Elizabeth Symons, Baroness Symons of Vernham Dean

The Right Honourable Elizabeth Conway Symons, Baroness Symons of Vernham Dean, PC (born 14 April 1951) is a British politician, and formerly a Minister of State at the Foreign and Commonwealth Office. She was created a Labour life peer in 1996.
Her father, Ernest Symons, was Chairman of HM Board of Inland Revenue. She was educated at Putney High School for Girls and Girton College, Cambridge. She was an administration trainee at the Department of the Environment from 1974 to 1977.
She then worked for trade unions. She was with the Inland Revenue Staff Federation from 1977 to 1989 (her father had retired so she had no conflict of interest) and was General Secretary of the Association of First Division Civil Servants from 1989 to 1997.
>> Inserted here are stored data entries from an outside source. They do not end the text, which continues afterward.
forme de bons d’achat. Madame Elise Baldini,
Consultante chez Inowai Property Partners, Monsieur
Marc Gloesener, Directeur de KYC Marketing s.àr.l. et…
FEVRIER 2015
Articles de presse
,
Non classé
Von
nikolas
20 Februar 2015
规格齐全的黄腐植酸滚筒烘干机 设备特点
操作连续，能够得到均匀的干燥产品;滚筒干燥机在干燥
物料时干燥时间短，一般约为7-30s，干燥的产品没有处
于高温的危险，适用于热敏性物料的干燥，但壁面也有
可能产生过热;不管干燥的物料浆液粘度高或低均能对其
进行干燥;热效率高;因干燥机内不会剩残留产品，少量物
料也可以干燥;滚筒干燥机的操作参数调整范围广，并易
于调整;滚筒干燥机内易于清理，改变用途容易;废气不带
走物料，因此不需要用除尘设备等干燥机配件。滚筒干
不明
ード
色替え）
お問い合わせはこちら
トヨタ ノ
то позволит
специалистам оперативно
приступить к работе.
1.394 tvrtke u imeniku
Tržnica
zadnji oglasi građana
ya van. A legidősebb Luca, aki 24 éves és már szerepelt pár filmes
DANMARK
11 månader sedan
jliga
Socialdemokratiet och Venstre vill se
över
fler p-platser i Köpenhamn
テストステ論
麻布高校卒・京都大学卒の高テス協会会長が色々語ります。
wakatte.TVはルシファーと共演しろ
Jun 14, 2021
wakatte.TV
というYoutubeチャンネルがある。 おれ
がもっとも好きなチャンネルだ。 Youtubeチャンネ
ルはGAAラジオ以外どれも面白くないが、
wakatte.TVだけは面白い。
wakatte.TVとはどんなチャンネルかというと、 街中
Lady Symons of Vernham Dean was or remains a member of the British-American Project (BAP). It has a membership of 600 leaders and opinion formers, drawn equally from both countries, according to The Guardian, and holds an annual conference at which everything that is said is officially off-the-record. [1] According to investigative journalist John Pilger, the BAP has been funded by and worked with a long list of U.S. right-wing foundations and groups including the Pew Charitable Trust, which provided the start-up funds.[2]
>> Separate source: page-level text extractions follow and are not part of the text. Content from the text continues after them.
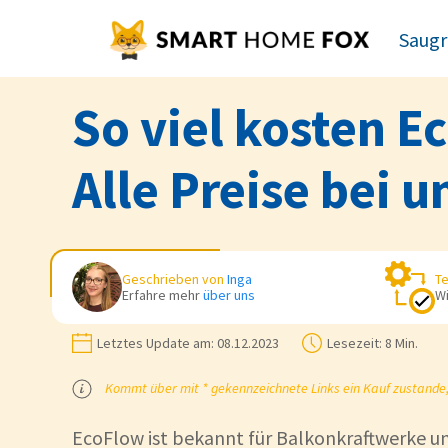
Saugr
So viel kosten 
Alle Preise bei u
Geschrieben von
Inga
Te
Erfahre mehr
über uns
Wi
Letztes Update am:
08.12.2023
Lesezeit:
8 Min.
Kommt über mit * gekennzeichnete Links ein Kauf zustande, k
EcoFlow ist bekannt für Balkonkraftwerke un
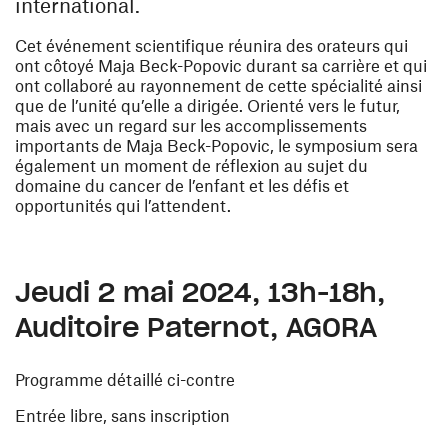
international.
Cet événement scientifique réunira des orateurs qui
ont côtoyé Maja Beck-Popovic durant sa carrière et qui
ont collaboré au rayonnement de cette spécialité ainsi
que de l’unité qu’elle a dirigée. Orienté vers le futur,
mais avec un regard sur les accomplissements
importants de Maja Beck-Popovic, le symposium sera
également un moment de réflexion au sujet du
domaine du cancer de l’enfant et les défis et
opportunités qui l’attendent.
Jeudi 2 mai 2024, 13h-18h,
Auditoire Paternot, AGORA
Programme détaillé ci-contre
Entrée libre, sans inscription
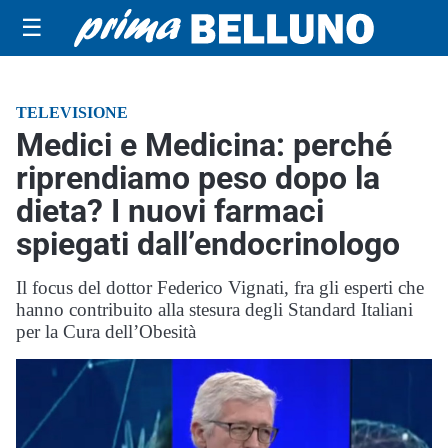
☰
TELEVISIONE
Medici e Medicina: perché
riprendiamo peso dopo la
dieta? I nuovi farmaci
spiegati dall’endocrinologo
Il focus del dottor Federico Vignati, fra gli esperti che
hanno contribuito alla stesura degli Standard Italiani
per la Cura dell’Obesità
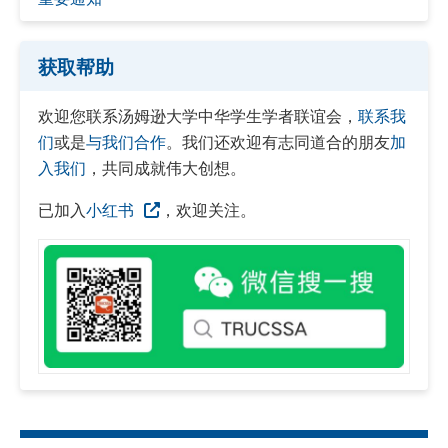
获取帮助
欢迎您联系汤姆逊大学中华学生学者联谊会，
联系我
们
或是
与我们合作
。我们还欢迎有志同道合的朋友
加
入我们
，共同成就伟大创想。
已加入
小红书
，欢迎关注。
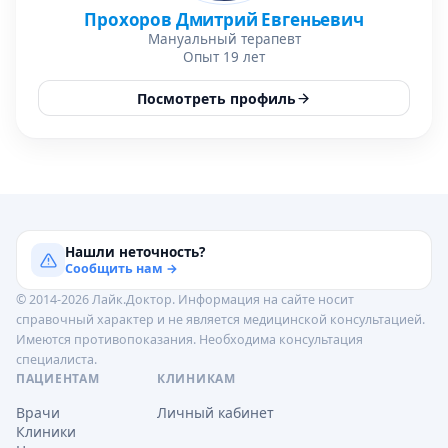
Прохоров Дмитрий Евгеньевич
Мануальный терапевт
Опыт 19 лет
Посмотреть профиль
Нашли неточность?
Сообщить нам →
© 2014-2026 Лайк.Доктор. Информация на сайте носит
справочный характер и не является медицинской консультацией.
Имеются противопоказания. Необходима консультация
специалиста.
ПАЦИЕНТАМ
КЛИНИКАМ
Врачи
Личный кабинет
Клиники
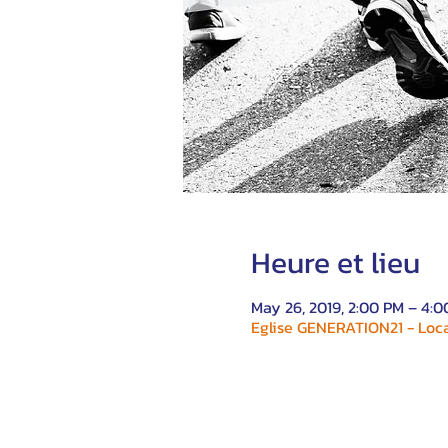
Heure et lieu
May 26, 2019, 2:00 PM – 4:
Eglise GENERATION21 - Local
In 1999, she was appointed Minister of State for Defence Procurement. In June 2003, she was appointed Minister of State for the Middle East, International Security, Consular and Personal Affairs in the Foreign and Commonwealth Office and Deputy Leader of the House of Lords. She was not given a job in the re-shuffle after the general election of 5 May 2005, and became a non-executive director of British Airways.
In 2001, she married her long-standing partner, Phil Bassett, Rupert Murdoch's former labour writer at The Times; they already had one son (James, born 1985). In October 2002, Phil Bassett was appointed to the strategic communications unit in 10 Downing Street, leaving in September 2003 to become special adviser to Lord Falconer of Thoroton, the Lord Chancellor and Secretary of State for Constitutional Affairs.